Given to Fly (Day 262)

As I write this, I am waiting at a Wawa in asbury park, Nj. A shirtless man (well, topless to be exact, he is wearing a shirt on his head) just busted in and demanded to know where the marinara sauce was. 


He asked three times and then, when someone pointed, he happily went off for his marinara sauce (I mean I assume so.).


I cannot stop laughing about his request. 


It is wawa. At midnight. You don’t need marinara sauce, you need to go home! 


Last night at this time, I was deep in the pit of grief. Tonight, I find myself smiling about being in the pit at Pearl Jam.


(Full disclosure, it is a proverbially concert pit. I am too old to jump and push around others, who are also too old for that and might break a hip.)


Anyway, life is a wild ride, isn’t it? One moment, you are sobbing over your brother and Crystal Barbie and the next, you are rocked with joy hearing your favorite band on the planet after 3 long years without them live.


Eddie has aged; his dad jokes have become more like granddad jokes. 


But, if anything, it makes me feel young. 

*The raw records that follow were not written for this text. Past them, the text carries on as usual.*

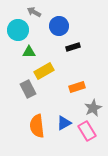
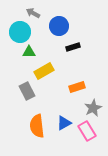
gray arrow: moved 1 px left, 1 px down
cyan circle: moved 2 px right, 2 px down
gray rectangle: moved 1 px left, 2 px down
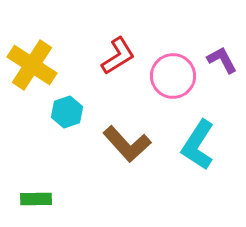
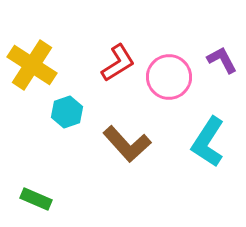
red L-shape: moved 7 px down
pink circle: moved 4 px left, 1 px down
cyan L-shape: moved 10 px right, 3 px up
green rectangle: rotated 24 degrees clockwise
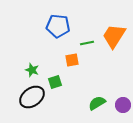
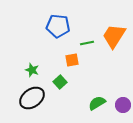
green square: moved 5 px right; rotated 24 degrees counterclockwise
black ellipse: moved 1 px down
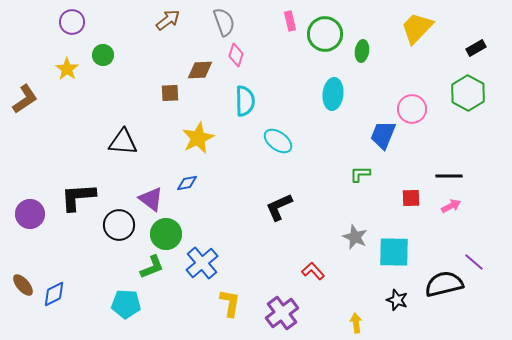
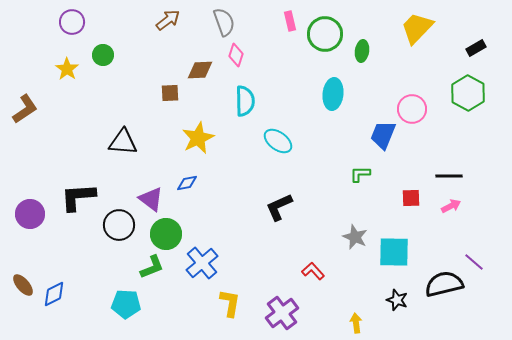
brown L-shape at (25, 99): moved 10 px down
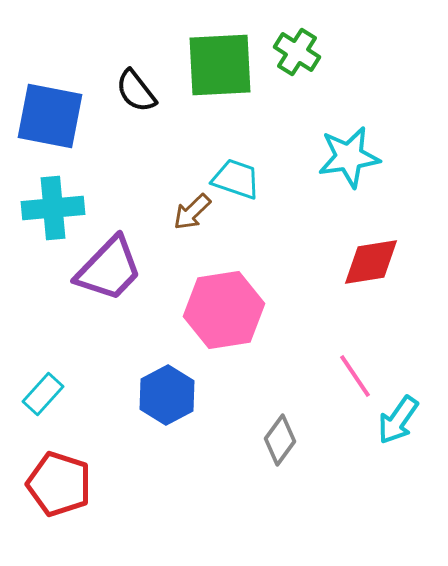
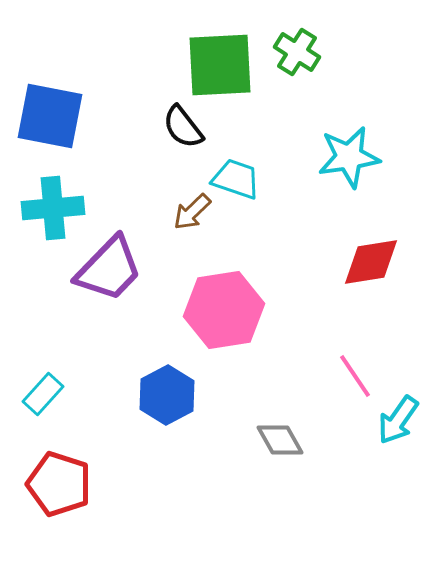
black semicircle: moved 47 px right, 36 px down
gray diamond: rotated 66 degrees counterclockwise
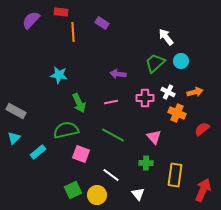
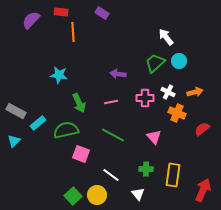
purple rectangle: moved 10 px up
cyan circle: moved 2 px left
cyan triangle: moved 3 px down
cyan rectangle: moved 29 px up
green cross: moved 6 px down
yellow rectangle: moved 2 px left
green square: moved 6 px down; rotated 18 degrees counterclockwise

I’ve loved Pearl Jam since I was 14 years old. That’s 2 years longer than I loved my husband, whom I’ve loved for what feels like my whole life. I only allowed a conversation to happen with Mike because it was about Pearl Jam and Nirvana and the Singles Soundtrack. 


Recounting how long I’ve Pearl Jam makes me feel “lived.” Their music has been there through high school and college and summers and pain and intense joy and sorrow and now, on a September Saturday, the day after I felt my lowest. Every time I listen to Pearl Jam live or on the radio I hear something new—something else that resonates with me.


Music is like that. It changes you and reaches you in places that were once closed. My brother loved music—it filled his whole body and it is no wonder there were no places in my brother that were off limits. Every piece of him was open and loving and moving to the rhythm. 


Last night, some of you thought finding his picture was a message from him. But, it felt like the universe mocking me—teasing me with my grief.


And that was not my brother. My brother was at the show tonight—he was in my husband’s last minute idea to look for tickets to the sold out show (after we had spent the day driving to early Cree practice, then at the Temple Football home opener and after that the town Block Party).  It was in my neighbor’s support picking up one kid from a late play practice. It was in the smooth ride to Asbury Park. It was in the path lit by the moon on the Atlantic Ocean-what I always called a “mermaid moon,” when I was a kid.


It was in every song that rocked through that crowd. My brother was in “Given to Fly,” when tonight I thought of David just free from the chains that held his words back. Oh how I hope he is flying. 


And tonight, it was in “Present Tense,” when I realized my grief is driven not just by sorrow and loss, but by my inability to forgive myself and live rooted, right in the present tense, which happens to be a Wawa with a bunch of 40 years old all a little sore and a lot overjoyed after a Pearl Jam Show.